The Renaissance Center stood less than a mile from the detonation point. Star-hot heat radiated down, turning metal, glass and plastic into boiling liquid. Some of these liquids evaporated instantly, but the building didn’t have time to completely melt and burn.
The shock wave came next.
The explosion’s power pushed the air around it outward in a pressure wave moving at 780 miles an hour, just a touch over the speed of sound and twice the speed of an F-5 tornado, the most powerful wind force on Earth. The wave smashed into the melting glass, metal and plastic of the RenCen, thirty-five pounds per square inch of overpressure splashing the molten liquid away in a giant wave and shattering the still-solid parts like a sledgehammer slamming through a toothpick house.
The RenCen’s main tower had seventy-three stories, the four surrounding towers thirty-nine stories each. Less than three seconds after detonation, all of it was gone.
The shock wave rolled out at the speed of sound, losing energy as it moved. It shattered Comerica Park, home of the Tigers, ripping the concrete stands to pieces and hurling chunks of them for miles. In the days that followed, three seats from Section 219, half melted but still bolted to their concrete footings, would be found in the parking lot of Big Sammy’s Bar in Westland, twenty miles away. The curved white roof of Ford Field, home of the Detroit Lions, caved in like an eggshell stomped by a fat man.
A mile outward from the detonation point, the pressure wave smashed any building smaller than ten stories, broken pieces flying farther outward in a lethal, hurricane-class shrapnel cloud of brick and wood and metal and glass.
That same pressure wave picked up cars and flung them like Matchbox toys, spinning them through crumbling buildings, each Ford or Toyota or Chrysler its own whirling missile of death. As far as a mile away, the blast knocked burning cars onto their sides and roofs.
Detroit wasn’t the only city to feel the effects. Across the river the fireball scorched most of Windsor. The shock wave tore through the city, leveling houses as far as a mile from the shoreline.

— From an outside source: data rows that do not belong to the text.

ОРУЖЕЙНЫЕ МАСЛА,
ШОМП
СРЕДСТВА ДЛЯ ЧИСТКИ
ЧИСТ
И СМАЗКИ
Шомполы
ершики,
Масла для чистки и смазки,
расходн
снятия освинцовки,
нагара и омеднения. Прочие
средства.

Everywhere people died. The lucky ones, close to the detonation point, evaporated in the initial flash, their shadows instantly burned onto sidewalks and walls. One woman was in the middle of drinking a Coke—the flash vaporized her, leaving a perfect silhouette with arm bent, head tilted back, can in hand. Farther out from the detonation point, you didn’t vaporize; your skin just bubbled as the sudden heat caused the fluid in each cell to boil, expand and burst the cell membranes. Survivors would later describe the feeling as being dunked deep into a vat of boiling water. Most of those who lived through the initial fireball effects died from the pressure wave or were killed by building wreckage and various car parts traveling at five hundred miles an hour.

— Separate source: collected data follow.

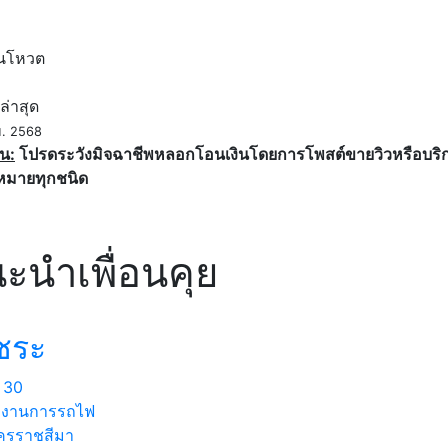
ค
นโหวต
ล่าสุด
ย. 2568
น:
โปรดระวังมิจฉาชีพหลอกโอนเงินโดยการโพสต์ขายวิวหรือบริการ
หมายทุกชนิด
ะนำเพื่อนคุย
ชระ
30
กงานการรถไฟ
รราชสีมา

If you lived through all that, you had to deal with second-and third-degree burns, burning buildings and dead as far as the eye could see.
And if you lived through
that,
your body would feel the effects of radiation for years to come. The cancer rate in southeast Michigan would skyrocket.
The initial blast caused an estimated 58,000 deaths. Another 23,000 died within days as a result of burns and shock-wave-related injuries. Combined, the blast caused 81,000 deaths. In the five years that followed, another 127,000 would die of persistent injuries, cancer and other radiation-related causes.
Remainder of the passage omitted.